(Records from a dataset)
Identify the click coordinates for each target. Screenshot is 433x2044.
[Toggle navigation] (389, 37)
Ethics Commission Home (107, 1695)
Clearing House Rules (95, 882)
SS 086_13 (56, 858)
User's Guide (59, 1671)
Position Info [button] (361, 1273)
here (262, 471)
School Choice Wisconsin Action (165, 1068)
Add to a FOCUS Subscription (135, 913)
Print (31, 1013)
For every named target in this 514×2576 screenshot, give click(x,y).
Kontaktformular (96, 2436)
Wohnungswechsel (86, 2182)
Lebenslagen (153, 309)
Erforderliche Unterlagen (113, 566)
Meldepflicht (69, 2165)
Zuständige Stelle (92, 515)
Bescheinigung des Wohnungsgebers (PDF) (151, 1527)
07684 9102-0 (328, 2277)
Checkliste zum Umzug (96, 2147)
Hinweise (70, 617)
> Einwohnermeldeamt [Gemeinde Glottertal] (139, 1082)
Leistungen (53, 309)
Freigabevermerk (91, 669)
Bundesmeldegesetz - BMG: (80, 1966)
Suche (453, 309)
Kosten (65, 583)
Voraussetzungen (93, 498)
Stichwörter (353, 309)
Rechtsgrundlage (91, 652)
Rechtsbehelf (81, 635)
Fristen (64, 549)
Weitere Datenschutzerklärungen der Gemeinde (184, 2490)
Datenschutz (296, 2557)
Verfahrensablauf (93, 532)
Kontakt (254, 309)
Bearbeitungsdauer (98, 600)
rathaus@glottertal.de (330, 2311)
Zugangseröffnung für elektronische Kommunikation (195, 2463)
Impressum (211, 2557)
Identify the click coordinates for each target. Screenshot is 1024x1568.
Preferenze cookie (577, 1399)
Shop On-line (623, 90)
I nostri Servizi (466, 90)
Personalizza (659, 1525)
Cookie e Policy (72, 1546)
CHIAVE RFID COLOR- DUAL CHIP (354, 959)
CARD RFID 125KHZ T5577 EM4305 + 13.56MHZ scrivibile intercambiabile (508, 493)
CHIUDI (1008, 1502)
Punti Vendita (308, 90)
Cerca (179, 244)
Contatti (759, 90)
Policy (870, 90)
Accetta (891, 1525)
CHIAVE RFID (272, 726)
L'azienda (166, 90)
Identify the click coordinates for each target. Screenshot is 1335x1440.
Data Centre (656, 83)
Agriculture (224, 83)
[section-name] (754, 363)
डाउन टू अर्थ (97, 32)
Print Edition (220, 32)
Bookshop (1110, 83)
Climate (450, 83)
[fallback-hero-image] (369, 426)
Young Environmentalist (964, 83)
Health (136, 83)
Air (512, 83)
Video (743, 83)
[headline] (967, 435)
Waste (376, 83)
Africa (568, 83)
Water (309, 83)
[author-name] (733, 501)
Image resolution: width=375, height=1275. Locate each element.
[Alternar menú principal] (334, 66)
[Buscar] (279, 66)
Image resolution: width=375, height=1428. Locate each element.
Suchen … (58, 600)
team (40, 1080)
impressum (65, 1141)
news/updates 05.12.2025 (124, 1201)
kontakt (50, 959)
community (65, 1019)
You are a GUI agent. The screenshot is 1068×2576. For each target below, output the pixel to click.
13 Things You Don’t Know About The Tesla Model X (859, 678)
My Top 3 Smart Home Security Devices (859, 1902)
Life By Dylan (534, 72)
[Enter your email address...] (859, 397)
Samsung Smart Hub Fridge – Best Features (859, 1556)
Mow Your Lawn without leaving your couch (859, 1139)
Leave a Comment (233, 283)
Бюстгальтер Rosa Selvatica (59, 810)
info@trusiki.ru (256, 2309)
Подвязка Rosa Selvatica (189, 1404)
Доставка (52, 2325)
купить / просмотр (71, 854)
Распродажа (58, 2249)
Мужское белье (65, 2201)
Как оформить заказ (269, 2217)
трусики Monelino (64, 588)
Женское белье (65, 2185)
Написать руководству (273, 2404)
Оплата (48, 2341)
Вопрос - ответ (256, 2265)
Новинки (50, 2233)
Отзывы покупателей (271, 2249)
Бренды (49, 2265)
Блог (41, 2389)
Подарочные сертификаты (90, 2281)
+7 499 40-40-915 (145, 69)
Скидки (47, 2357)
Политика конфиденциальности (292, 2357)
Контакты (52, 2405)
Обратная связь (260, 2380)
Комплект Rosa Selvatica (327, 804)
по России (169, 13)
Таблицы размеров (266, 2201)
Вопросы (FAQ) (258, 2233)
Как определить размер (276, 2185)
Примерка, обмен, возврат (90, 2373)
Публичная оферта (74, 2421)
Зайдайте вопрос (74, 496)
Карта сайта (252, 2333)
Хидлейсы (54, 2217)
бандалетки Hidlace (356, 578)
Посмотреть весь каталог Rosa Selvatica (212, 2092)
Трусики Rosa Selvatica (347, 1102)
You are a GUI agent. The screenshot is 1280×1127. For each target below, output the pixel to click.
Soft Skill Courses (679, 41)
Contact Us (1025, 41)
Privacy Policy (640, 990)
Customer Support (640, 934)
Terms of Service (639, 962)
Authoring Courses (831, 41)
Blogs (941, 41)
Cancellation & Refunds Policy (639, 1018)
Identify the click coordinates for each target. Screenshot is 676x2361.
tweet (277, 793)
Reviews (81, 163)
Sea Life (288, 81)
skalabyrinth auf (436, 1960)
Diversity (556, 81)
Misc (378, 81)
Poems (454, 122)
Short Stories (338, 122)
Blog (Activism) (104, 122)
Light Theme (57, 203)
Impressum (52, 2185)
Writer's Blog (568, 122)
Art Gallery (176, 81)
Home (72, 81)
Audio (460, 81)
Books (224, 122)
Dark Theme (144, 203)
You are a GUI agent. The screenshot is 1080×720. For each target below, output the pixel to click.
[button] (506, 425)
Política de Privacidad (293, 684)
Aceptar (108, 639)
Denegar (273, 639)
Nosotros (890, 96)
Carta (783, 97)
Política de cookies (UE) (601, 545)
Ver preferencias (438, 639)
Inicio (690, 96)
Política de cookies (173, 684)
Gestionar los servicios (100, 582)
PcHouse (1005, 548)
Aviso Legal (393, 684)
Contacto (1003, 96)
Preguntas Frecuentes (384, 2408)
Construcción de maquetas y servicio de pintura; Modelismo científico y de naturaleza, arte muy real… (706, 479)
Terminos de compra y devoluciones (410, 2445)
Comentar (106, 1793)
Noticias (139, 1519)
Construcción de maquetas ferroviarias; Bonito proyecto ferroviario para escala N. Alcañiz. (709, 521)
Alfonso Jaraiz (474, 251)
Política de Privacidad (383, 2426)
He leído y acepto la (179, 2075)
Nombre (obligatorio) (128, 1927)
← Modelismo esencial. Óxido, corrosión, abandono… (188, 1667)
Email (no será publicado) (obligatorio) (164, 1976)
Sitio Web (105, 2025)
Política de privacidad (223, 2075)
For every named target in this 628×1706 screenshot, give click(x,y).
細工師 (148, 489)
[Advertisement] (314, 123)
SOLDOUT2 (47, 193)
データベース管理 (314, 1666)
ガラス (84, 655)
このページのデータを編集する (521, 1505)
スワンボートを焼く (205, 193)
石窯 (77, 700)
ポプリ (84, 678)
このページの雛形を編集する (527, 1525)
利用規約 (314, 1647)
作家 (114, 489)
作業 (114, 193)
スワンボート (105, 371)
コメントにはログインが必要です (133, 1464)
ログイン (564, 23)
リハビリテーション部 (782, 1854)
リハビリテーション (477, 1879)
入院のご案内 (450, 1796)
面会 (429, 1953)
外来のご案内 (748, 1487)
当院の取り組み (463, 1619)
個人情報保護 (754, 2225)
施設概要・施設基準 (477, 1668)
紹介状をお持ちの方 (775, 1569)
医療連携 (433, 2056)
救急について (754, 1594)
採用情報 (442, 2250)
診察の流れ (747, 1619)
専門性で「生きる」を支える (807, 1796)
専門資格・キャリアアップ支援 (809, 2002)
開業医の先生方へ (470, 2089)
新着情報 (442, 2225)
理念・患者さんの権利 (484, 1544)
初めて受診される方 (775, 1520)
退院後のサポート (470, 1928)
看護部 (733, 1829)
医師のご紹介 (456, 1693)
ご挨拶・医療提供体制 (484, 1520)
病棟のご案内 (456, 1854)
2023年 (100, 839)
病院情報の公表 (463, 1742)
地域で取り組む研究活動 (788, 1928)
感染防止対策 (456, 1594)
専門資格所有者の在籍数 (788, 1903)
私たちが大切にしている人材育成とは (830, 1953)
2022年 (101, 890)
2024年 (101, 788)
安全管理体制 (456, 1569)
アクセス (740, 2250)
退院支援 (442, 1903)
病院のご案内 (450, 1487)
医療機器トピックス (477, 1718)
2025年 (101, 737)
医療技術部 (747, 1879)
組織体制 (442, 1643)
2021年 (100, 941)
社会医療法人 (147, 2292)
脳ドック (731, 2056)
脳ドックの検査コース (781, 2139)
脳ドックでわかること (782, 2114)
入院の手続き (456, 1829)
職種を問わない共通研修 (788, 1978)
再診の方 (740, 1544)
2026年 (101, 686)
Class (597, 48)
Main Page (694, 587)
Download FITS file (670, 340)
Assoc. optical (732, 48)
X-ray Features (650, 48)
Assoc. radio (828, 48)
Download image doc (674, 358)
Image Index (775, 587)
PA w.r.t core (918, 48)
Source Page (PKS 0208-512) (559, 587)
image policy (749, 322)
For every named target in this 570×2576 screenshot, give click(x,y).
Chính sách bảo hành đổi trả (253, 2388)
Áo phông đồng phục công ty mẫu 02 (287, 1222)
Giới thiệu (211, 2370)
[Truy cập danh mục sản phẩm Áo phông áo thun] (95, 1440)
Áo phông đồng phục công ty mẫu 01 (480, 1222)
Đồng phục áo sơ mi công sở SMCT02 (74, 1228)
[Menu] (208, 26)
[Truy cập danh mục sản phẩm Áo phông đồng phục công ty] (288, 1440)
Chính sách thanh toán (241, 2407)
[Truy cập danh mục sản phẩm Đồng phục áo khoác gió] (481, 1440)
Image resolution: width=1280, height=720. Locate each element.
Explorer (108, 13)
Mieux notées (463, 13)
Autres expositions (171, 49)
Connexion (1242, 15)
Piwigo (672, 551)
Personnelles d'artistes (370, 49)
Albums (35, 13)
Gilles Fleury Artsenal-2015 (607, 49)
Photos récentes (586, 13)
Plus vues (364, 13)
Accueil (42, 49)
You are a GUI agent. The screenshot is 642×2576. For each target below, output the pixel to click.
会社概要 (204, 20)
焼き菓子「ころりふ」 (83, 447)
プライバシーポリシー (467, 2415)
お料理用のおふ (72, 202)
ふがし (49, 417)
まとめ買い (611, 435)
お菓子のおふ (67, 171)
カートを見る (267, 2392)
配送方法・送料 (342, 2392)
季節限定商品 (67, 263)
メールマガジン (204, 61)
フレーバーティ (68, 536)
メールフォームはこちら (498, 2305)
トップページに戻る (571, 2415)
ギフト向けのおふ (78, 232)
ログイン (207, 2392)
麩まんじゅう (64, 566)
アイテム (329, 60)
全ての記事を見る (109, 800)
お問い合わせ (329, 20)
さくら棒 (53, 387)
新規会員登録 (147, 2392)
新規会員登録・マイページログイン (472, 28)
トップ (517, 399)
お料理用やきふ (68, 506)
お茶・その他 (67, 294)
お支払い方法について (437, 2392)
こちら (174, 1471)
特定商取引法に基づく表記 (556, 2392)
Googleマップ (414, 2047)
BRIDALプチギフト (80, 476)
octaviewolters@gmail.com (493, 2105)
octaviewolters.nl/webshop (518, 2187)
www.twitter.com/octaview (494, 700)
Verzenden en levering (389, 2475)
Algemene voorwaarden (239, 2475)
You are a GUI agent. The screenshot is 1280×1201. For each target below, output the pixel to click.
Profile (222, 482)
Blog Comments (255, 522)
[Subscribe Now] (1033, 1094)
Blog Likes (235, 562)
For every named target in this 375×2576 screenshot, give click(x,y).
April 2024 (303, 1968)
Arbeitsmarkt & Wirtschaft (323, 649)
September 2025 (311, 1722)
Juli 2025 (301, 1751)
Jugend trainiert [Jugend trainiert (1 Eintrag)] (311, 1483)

*PROBLEM REQUIREMENTS*. Please copy the lines in the records above between the one holding "脳ドックの検査コース (781, 2139)" and the one holding "Image Index (775, 587)", inclusive, exactly and with no other line.

*ANSWER BOX*.
脳ドックの検査コース (781, 2139)
脳ドックでわかること (782, 2114)
入院の手続き (456, 1829)
職種を問わない共通研修 (788, 1978)
再診の方 (740, 1544)
2026年 (101, 686)
Class (597, 48)
Main Page (694, 587)
Download FITS file (670, 340)
Assoc. optical (732, 48)
X-ray Features (650, 48)
Assoc. radio (828, 48)
Download image doc (674, 358)
Image Index (775, 587)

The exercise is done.